Princeton's neighbor-consistent filters slash sound zone instability by 61.8%

Personal sound zones (PSZ) let multiple listeners share a space without headphones, but they rely on accurate head tracking. Small tracking errors — from optical distortion, occlusions, or sensor jitter — cause loudspeaker filters to jump wildly, ruining the audio experience. Now, Hao Jiang and Edgar Choueiri from Princeton's 3D Audio and Applied Acoustics Lab have developed a solution: neighbor-consistent neural filters.

The team trains coordinate-conditioned neural networks to generate real-time PSZ filters, but adds a regularization term that penalizes large filter differences between a given listener position and its randomly perturbed neighbors.
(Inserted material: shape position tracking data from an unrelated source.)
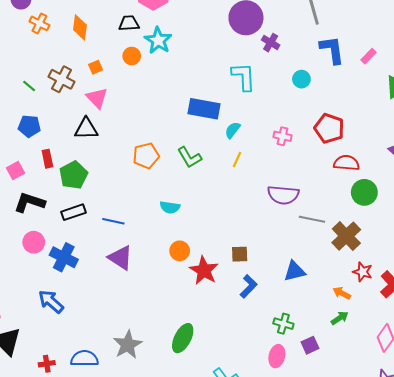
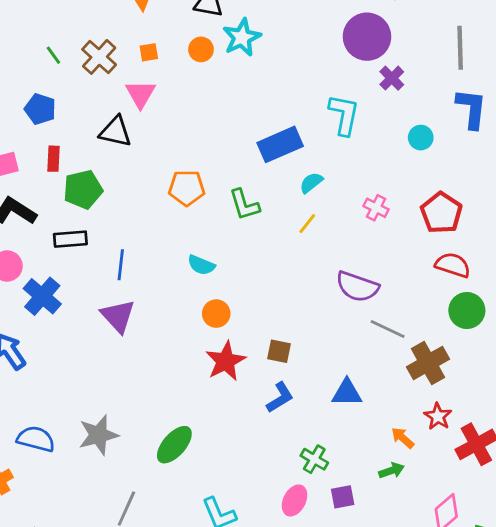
blue rectangle: (204, 109) -> (280, 144), turned -48
blue line: (113, 221) -> (121, 265), turned 70
orange circle: (180, 251) -> (216, 314), moved

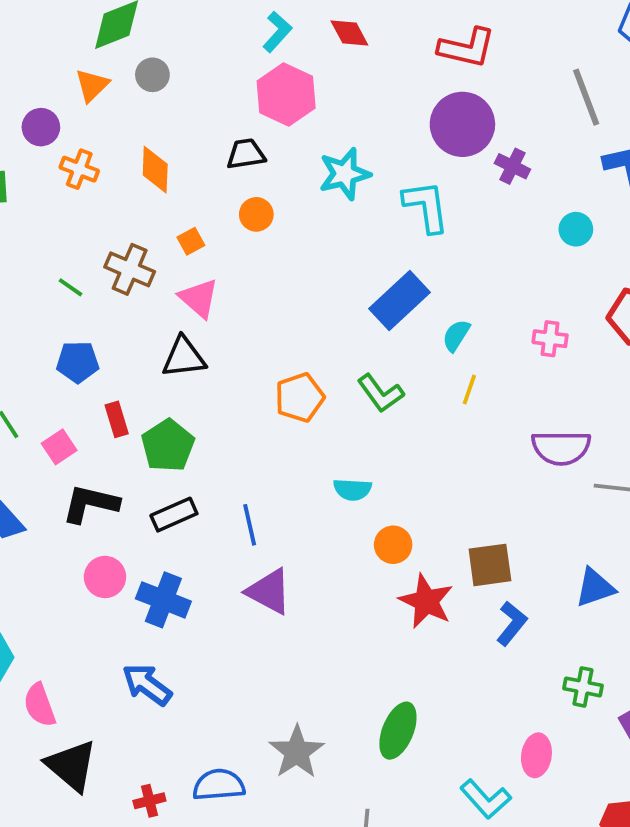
cyan star: (242, 37) -> (345, 174), moved, turned 30
cyan L-shape: (344, 115) -> (426, 206), moved
brown square: (279, 351) -> (490, 565), size x1.4
pink ellipse: (295, 500) -> (536, 755), moved

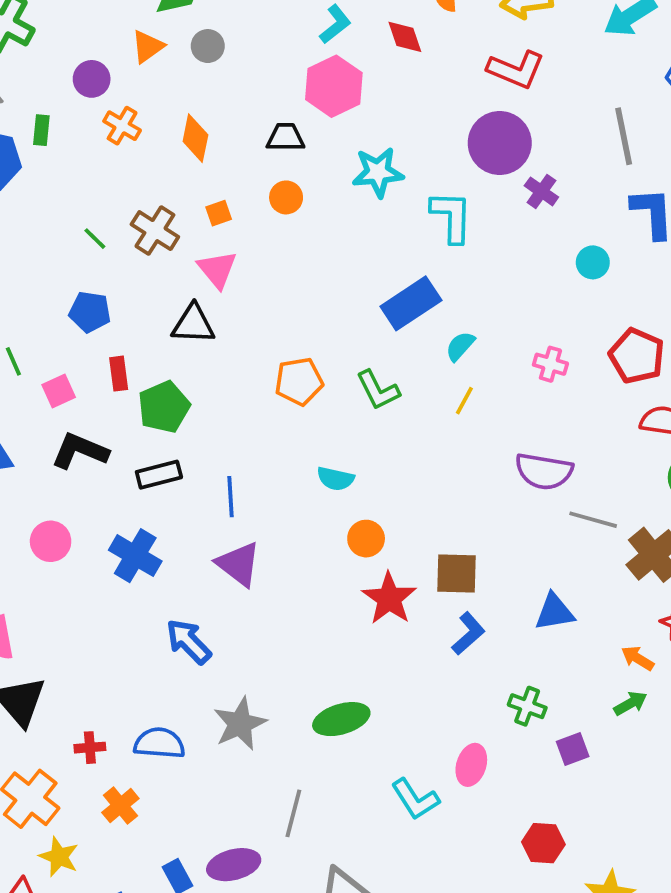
pink circle: (105, 577) -> (51, 541), moved
blue arrow: (147, 684) -> (189, 642), moved
green ellipse: (398, 731) -> (341, 719), turned 42

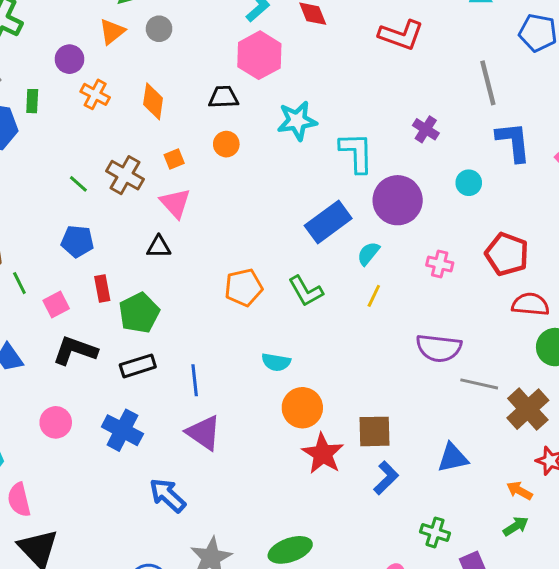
purple circle: (500, 143) -> (398, 200), moved
black triangle: (193, 324) -> (159, 247), size x0.7
orange circle: (366, 539) -> (302, 408), size x1.4

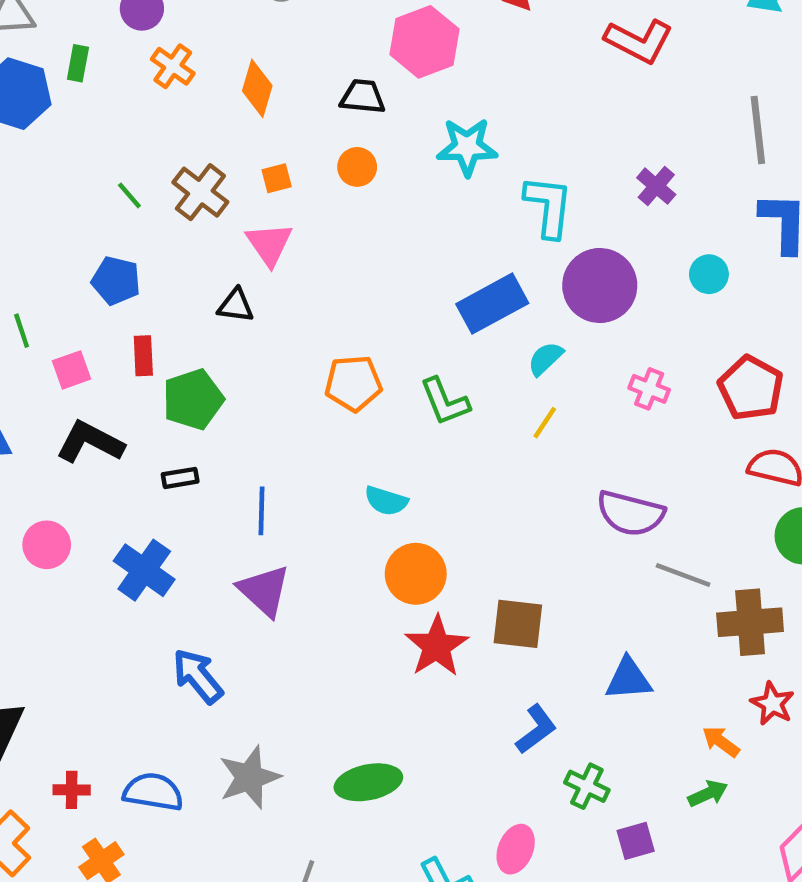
black rectangle: (138, 366) -> (180, 478), size x0.7
brown cross: (528, 409) -> (750, 622), turned 30
blue L-shape: (386, 478) -> (536, 729), moved

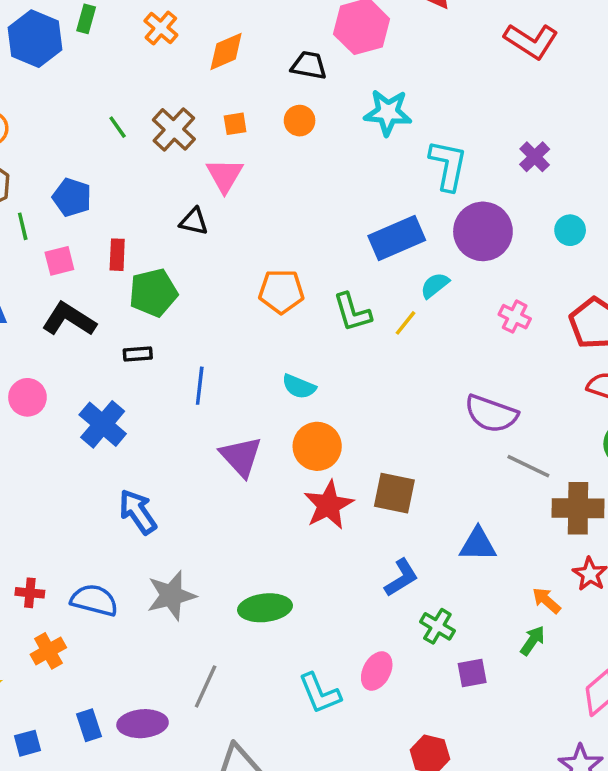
orange diamond: (257, 88) -> (226, 51), turned 45
blue pentagon: (116, 281) -> (72, 197), moved
yellow line: (545, 423) -> (405, 323), moved
purple triangle: (264, 591) -> (241, 457), moved
green arrow: (708, 794) -> (533, 641), turned -36

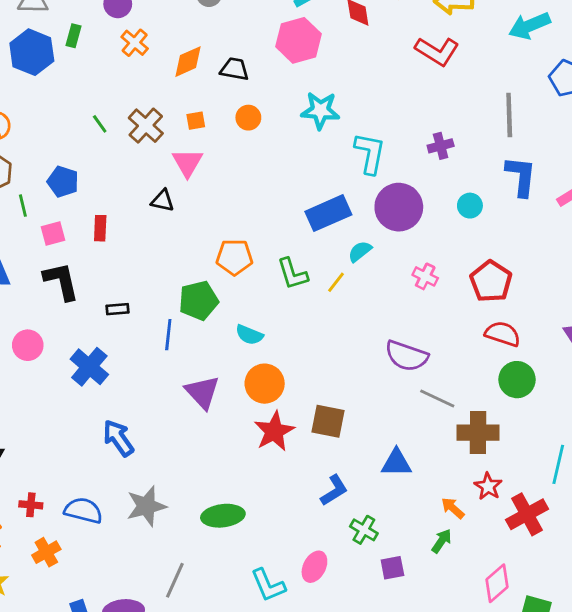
black trapezoid: (309, 65) -> (234, 69), moved
purple cross: (535, 157) -> (441, 146), turned 30
green pentagon: (153, 293) -> (198, 301), moved
black L-shape: (69, 319) -> (61, 281), turned 45

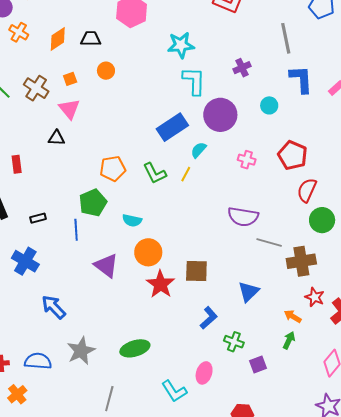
cyan star: (320, 110) -> (181, 45), moved
red semicircle: (503, 334) -> (307, 190), turned -75
blue triangle: (396, 463) -> (249, 292), turned -35

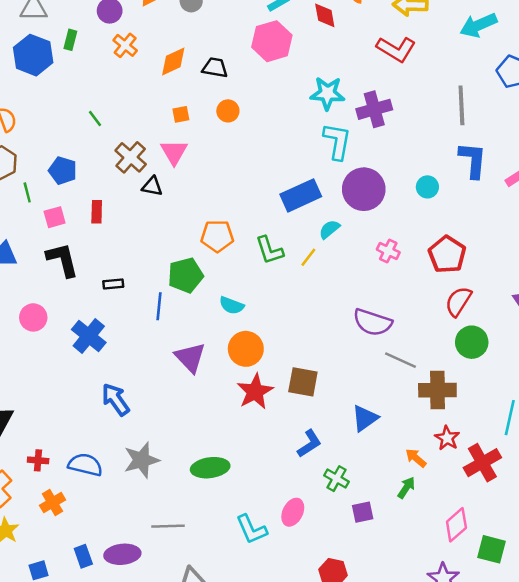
purple cross: (242, 68) -> (374, 109), moved, size x1.5
brown cross: (36, 88) -> (131, 157), moved
gray line: (109, 399) -> (168, 526), turned 65

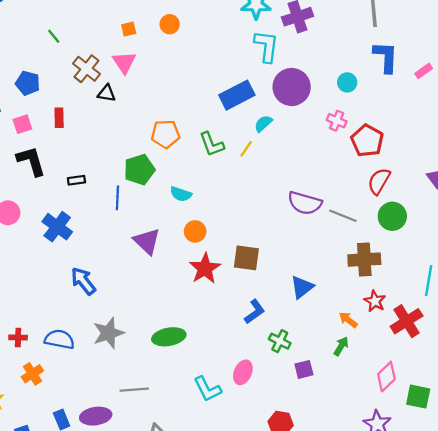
pink cross: (388, 251) -> (337, 121), moved
orange circle: (246, 349) -> (195, 231), size x0.7
gray line: (401, 360) -> (343, 216), moved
This forces the network to produce smooth, stable outputs even when tracking coordinates are noisy. In simulations using a 25-position anchor set and a split-band system, the method slashed RMS spatial variation rates by 55.9% in the woofer band and 30.3% in the tweeter band. Real-world tests with a 24-driver linear array and two stationary head-and-torso simulators showed worst-case neighborhood isolation improved by 16.9%, and spatial variation rates dropped up to 61.8% — all while maintaining strong isolation between zones. The work makes PSZ systems dramatically more resilient to the inevitable imperfections of real-world tracking hardware.